2
votes

I have two tables Tables1 with ID, name, and Table2 has ID1, ID2, and ID3, name1, name2, and name3. I want to select table1.ID not exists in tables2: ID1, ID2, and ID3

select T1.ID,t1.name
from table1 t1
where  not exists (
   SELECT *
   FROM table2 t2
where t1.ID=t2.ID1  or t1.ID=t2.ID2 or or t1.ID=t2.ID3  )

I get error message for this query

3

3 Answers

0
votes

Join first by ID1, then resulted dataset join by ID2, then resulted dataset join by ID3:

select  p2.ID, p2.name       --pass3
 from
  (select p1.ID, p1.name     --pass2
     from
      (SELECT T1.ID, T1.name --pass1
         FROM Table1 T1
         LEFT JOIN Table2 T2 ON T2.ID1 = T1.ID    
        where T2.ID1 is null                        --not in ID1
      ) p1 LEFT JOIN Table2 T2 ON T2.ID2 = p1.ID 
    where T2.ID1 is null                            --also not in ID2
  ) p2 LEFT JOIN Table2 T2 ON T2.ID3 = p2.ID
where T2.ID1 is null                                --also not in ID3

Joins on 2 and 3 steps will receive already reduced dataset from T1 and this solution may be good for big tables.

0
votes

After a little research, I could find this. Basically, you can't have multiple columns for a subquery in a IN or a NOT IN condition in the WHERE clause. This is why your query is currently failing : Your subquery get all the columns from Table2.
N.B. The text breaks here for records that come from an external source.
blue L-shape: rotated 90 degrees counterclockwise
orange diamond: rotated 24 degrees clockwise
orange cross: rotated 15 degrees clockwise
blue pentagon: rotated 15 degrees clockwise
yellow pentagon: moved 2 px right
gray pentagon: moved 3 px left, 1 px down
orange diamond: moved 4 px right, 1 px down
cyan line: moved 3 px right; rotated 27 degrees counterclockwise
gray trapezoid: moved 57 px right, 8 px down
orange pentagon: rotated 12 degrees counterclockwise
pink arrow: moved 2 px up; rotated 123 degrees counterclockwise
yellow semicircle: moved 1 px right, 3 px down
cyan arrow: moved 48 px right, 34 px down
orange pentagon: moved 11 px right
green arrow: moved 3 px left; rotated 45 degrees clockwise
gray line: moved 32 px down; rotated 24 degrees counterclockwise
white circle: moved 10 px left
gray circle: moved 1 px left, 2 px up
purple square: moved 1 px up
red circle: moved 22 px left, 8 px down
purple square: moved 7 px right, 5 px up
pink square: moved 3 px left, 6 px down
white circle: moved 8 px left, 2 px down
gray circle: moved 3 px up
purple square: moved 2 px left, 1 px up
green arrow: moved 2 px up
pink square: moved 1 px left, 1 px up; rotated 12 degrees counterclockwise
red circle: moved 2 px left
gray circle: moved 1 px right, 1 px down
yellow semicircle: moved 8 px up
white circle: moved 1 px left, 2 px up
From my understanding of your question, you want a select where the results would be the elements that are not existing in Table2.

To do this, you can simply use a LEFT OUTER JOIN. In SQL, I would left join on all three columns, but it seems like Hive does not support multiple conditions in JOIN statements, so you can use the following alternative :

SELECT T1.ID, T1.name
    FROM Table1 T1
    LEFT JOIN Table2 T2_1 ON T2_1.ID1 = T1.ID
    LEFT JOIN Table2 T2_2 ON T2_2.ID2 = T1.ID
    WHERE (T2_1.id IS NULL) AND                  -- the id of Table2 - T2_1    
          (T2_2.id IS NULL)                      -- the id of Table2 - T2_2

Just add as many LEFT JOIN and conditions in the WHERE clause as you have columns to check.

Here's a fiddle with this query concept (the data are not the same, but the concept is).

-1
votes
SELECT DISTINCT ID,NAME
FROM
(SELECT T1.ID, T1.name
    FROM Table1 T1
    LEFT OUTER JOIN Table2 T2 ON T2.ID1 = T1.ID
where T2.ID1 is null
union
SELECT T1.ID, T1.name
    FROM Table1 T1
    LEFT OUTER JOIN Table2 T2 ON T2.ID2 = T1.ID
where T2.ID2 is null
union
SELECT T1.ID, T1.name
    FROM Table1 T1
    LEFT OUTER JOIN Table2 T2 ON T2.ID3 = T1.ID
where T2.ID3 is null)JO